Bringing a run back is the dangerous direction, and the design treats it that way. When the beam returns, the supervisor does not simply flip the run back to running. It re-checks the entire set of conditions a brand-new run has to satisfy before it may start: a safety clearance still actively covers the work, every hutch the equipment sits in is still permitted, every consumable the method needs is still available, and the beam is genuinely open. Only if all of that holds does it resume.

The important part is how it re-checks. It runs the very same check the start path runs, the one No Clearance, No Beam described, from a single shared piece of code. The resume gate cannot drift away from the start gate, cannot grow a loophole the start gate lacks, because there is only one gate. A resume can never put a run back into a state a fresh start would have refused. And it is fail-closed: if any signal is missing or unreadable, not just failing but merely unknown, the run stays held. A clearance that quietly expired while the run was paused is enough to keep it down until a person sorts it out. The supervisor would rather leave a run safely held than resume it on a guess.

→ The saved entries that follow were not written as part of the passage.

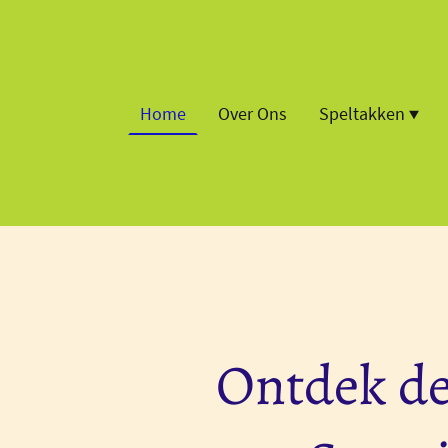
Home
Over Ons
Speltakken
Ontdek de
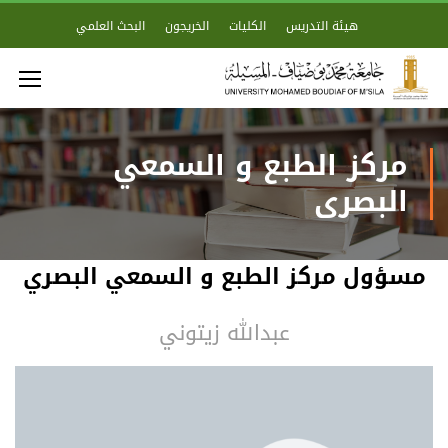
هيئة التدريس
الكليات
الخريجون
البحث العلمي
مركز الطبع و السمعي
البصري
مسؤول مركز الطبع و السمعي البصري
عبدالله زيتوني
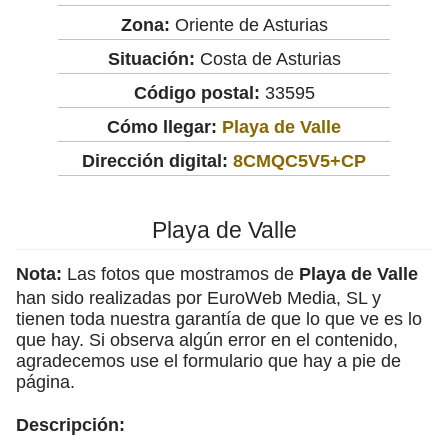
Zona:
Oriente de Asturias
Situación:
Costa de Asturias
Código postal:
33595
Cómo llegar:
Playa de Valle
Dirección digital:
8CMQC5V5+CP
Playa de Valle
Nota:
Las fotos que mostramos de
Playa de Valle
han sido realizadas por EuroWeb Media, SL y
tienen toda nuestra garantía de que lo que ve es lo
que hay. Si observa algún error en el contenido,
agradecemos use el formulario que hay a pie de
página.
Descripción:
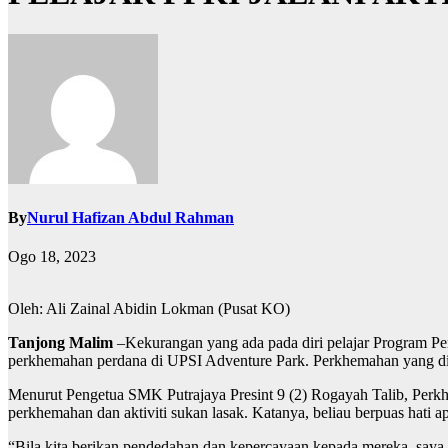
By
Nurul Hafizan Abdul Rahman
Ogo 18, 2023
Oleh: Ali Zainal Abidin Lokman (Pusat KO)
Tanjong Malim
–Kekurangan yang ada pada diri pelajar Program Pe
perkhemahan perdana di UPSI Adventure Park. Perkhemahan yang dija
Menurut Pengetua SMK Putrajaya Presint 9 (2) Rogayah Talib, Perkh
perkhemahan dan aktiviti sukan lasak. Katanya, beliau berpuas hati
“Bila kita berikan pendedahan dan kepercayaan kepada mereka, saya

Only its own holds, and never over a person

Two more limits keep the machine in its lane. It will only resume a run it held itself. If an operator paused a run, the supervisor leaves it alone; bringing that one back is the operator's decision, not the machine's. And if a person resumes a run the supervisor had been holding, the supervisor stands down rather than fight them. The human always wins the tug-of-war, in both directions.

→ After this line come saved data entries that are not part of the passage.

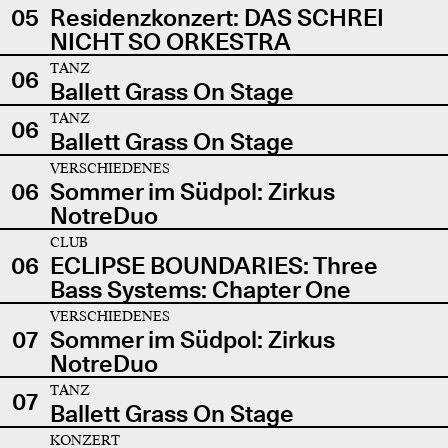
05
Residenzkonzert: DAS SCHREI
NICHT SO ORKESTRA
TANZ
06
Ballett Grass On Stage
TANZ
06
Ballett Grass On Stage
VERSCHIEDENES
06
Sommer im Südpol: Zirkus
NotreDuo
CLUB
06
ECLIPSE BOUNDARIES: Three
Bass Systems: Chapter One
VERSCHIEDENES
07
Sommer im Südpol: Zirkus
NotreDuo
TANZ
07
Ballett Grass On Stage
KONZERT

There is an honest edge here worth stating: the supervisor tracks which runs it holds in its own memory, so if the process restarts while a run is paused, it forgets that the hold was its own and will not auto-resume it. That is the safe way to fail. A person resumes it instead, exactly as they would have before any of this existed.

A wobble is not a return

Beam does not always come back cleanly; it can flicker at the edge of a fill or an injection. A supervisor that resumed the instant it saw one good reading, then re-held on the next dip, would flap a run between running and held and make a mess of the record. So resume waits for the conditions to hold steady across a short settle window before it acts. A single good blink is not a return; a stretch of good readings is. This is a small thing that matters a great deal at three in the morning, when the alternative is a run that toggles forty times before dawn.

It continues; it does not restart

When the supervisor resumes a run, it continues that run; it does not start a new one and it does not rewind. The run keeps its identity, its parameters including any mid-flight adjustments, and the calibrations it was pinned to. The record simply moves from held back to running, with a decision attached explaining that the supervisor judged it safe and why.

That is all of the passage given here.